In $4.1B deal, Thermo Fisher buys 3M spinoff's filtration unit to beef up bioproduction

On the heels of a move to reduce its viral vector manufacturing workforce, Thermo Fisher is beefing up its biologics production business through a $4.1 billion acquisition.

The buyout target is Solventum’s purification and filtration business, which generated about $1 billion in revenue last year and is expected to grow sales at mid- to high-single-digit percentages in the future, according to Thermo Fisher.

The deal will join the Solventum group with Thermo Fisher’s bioproduction business, which supports the development and manufacturing of biological-based therapeutics and vaccines. The department is focused on offering upstream cell culture, downstream purification, analytics for impurities and a suite of single-use solutions spanning the biologics production workflow.

“The addition of Solventum’s business is an outstanding strategic fit with our company and will create significant value for our customers and shareholders,” Thermo Fisher CEO Marc Casper said in a statement Tuesday.

The Solventum technologies being acquired include filters and membranes used in the manufacturing of biopharmaceutical products, medical technologies and microelectronics, as well as food, beverage products and drinking water. The business operates facilities across the Americas, Asia Pacific, Europe, the Middle East and Africa.

Besides extra revenue, Thermo Fisher expects the addition will improve its bottom line, hoping the company will book about $125 million of adjusted operating income by the fifth year after the closing of the deal. The pair aims to wrap up the transaction by the end of 2025.

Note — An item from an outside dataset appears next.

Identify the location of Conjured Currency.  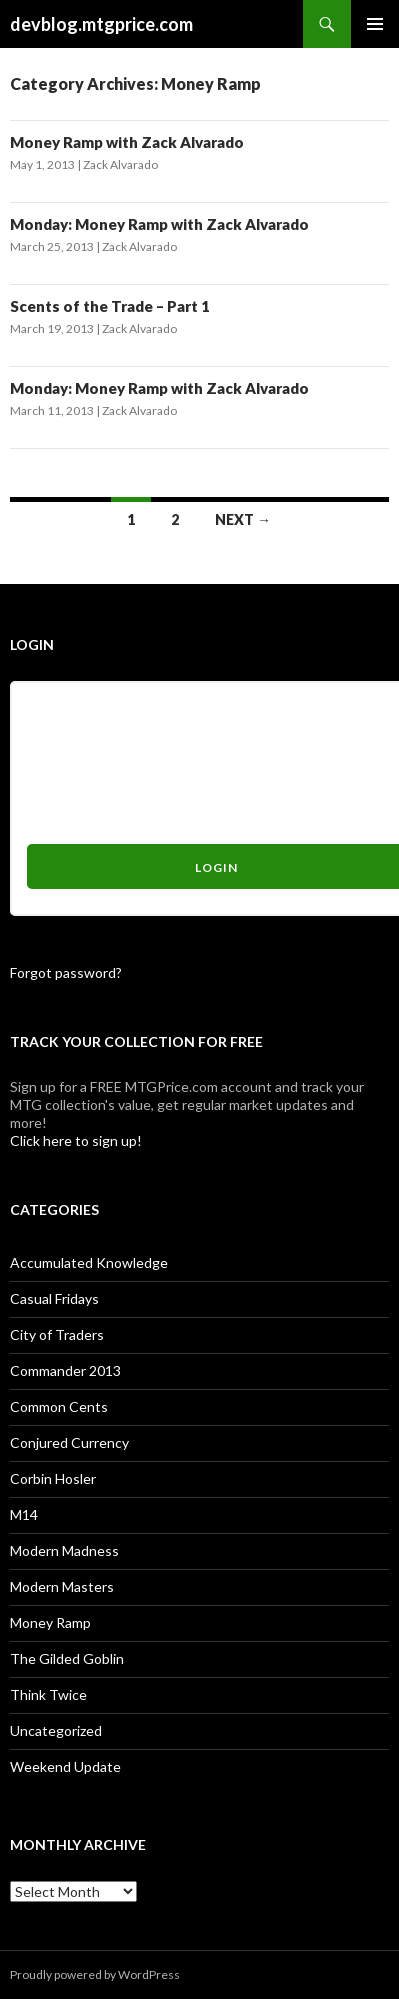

“The expected long-term business growth, margin expansion opportunity and synergy realization make the financial returns on the transaction very compelling with a double-digit internal rate of return,” the CDMO and medtech giant said in a statement.

Thermo Fisher’s bioproduction business sits within the company’s life sciences solutions segment. Prior to the Solventum deal, Thermo Fisher last year beefed up that segment with the $3.1 billion purchase of Olink, a Swedish provider of proteomics analysis equipment and services, which can facilitate protein biomarker discovery. That deal complements the CDMO’s mass spectrometry offerings.

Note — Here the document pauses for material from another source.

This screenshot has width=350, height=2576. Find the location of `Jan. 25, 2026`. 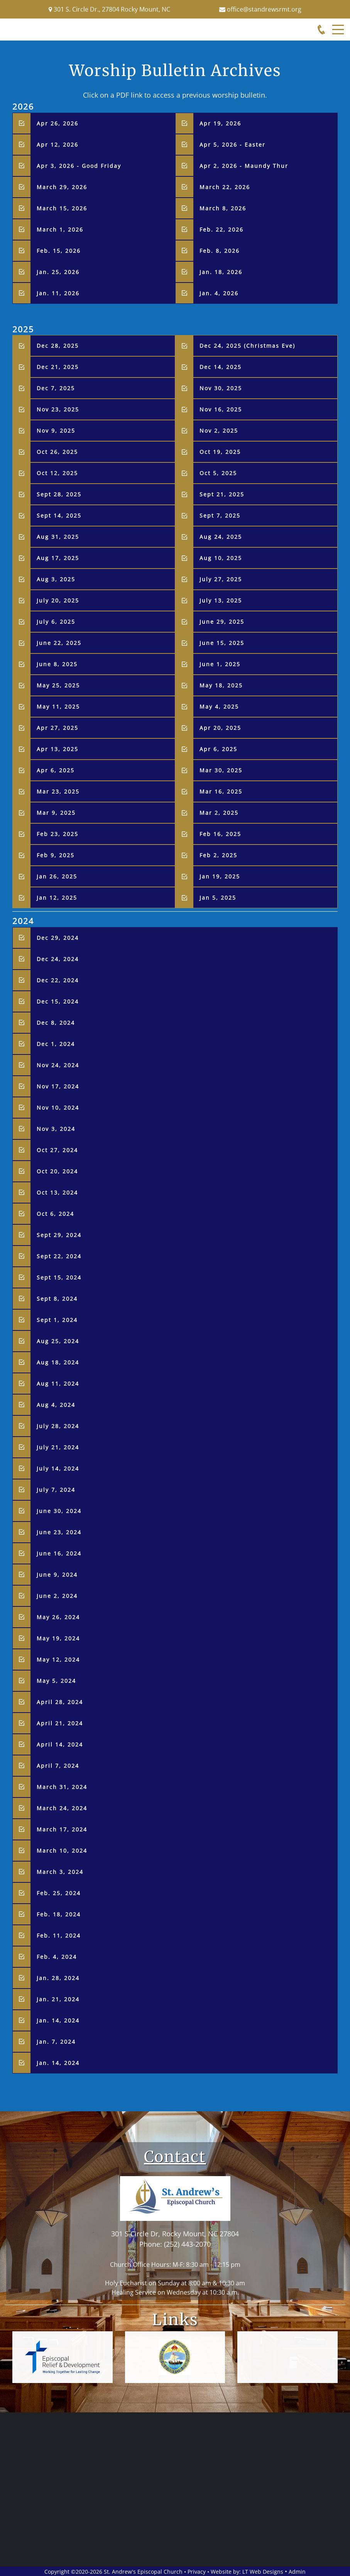 Jan. 25, 2026 is located at coordinates (58, 272).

For Solventum, the sale is part of a transformation plan that’s been underway since the former 3M healthcare unit’s separation from the conglomerate in April 2024. The new independent company has three other divisions in medical surgical tools, health IT platforms and dental solutions.

“Solventum is committed to ensuring a smooth transition for employees, customers and other stakeholders, and we are confident that Thermo Fisher will provide the Purification & Filtration business […] the strategic investment and resources needed for sustaining growth and delivering customer solutions.,” Solventum CEO Bryan Hanson said in a separate statement Monday.

Thermo Fisher has been undergoing some changes of its own lately. In two layoff rounds announced in recent months, the company has disclosed plans to let go of altogether 460 workers at its viral vector manufacturing facilities in Lexington, Cambridge and Plainville, Massachusetts.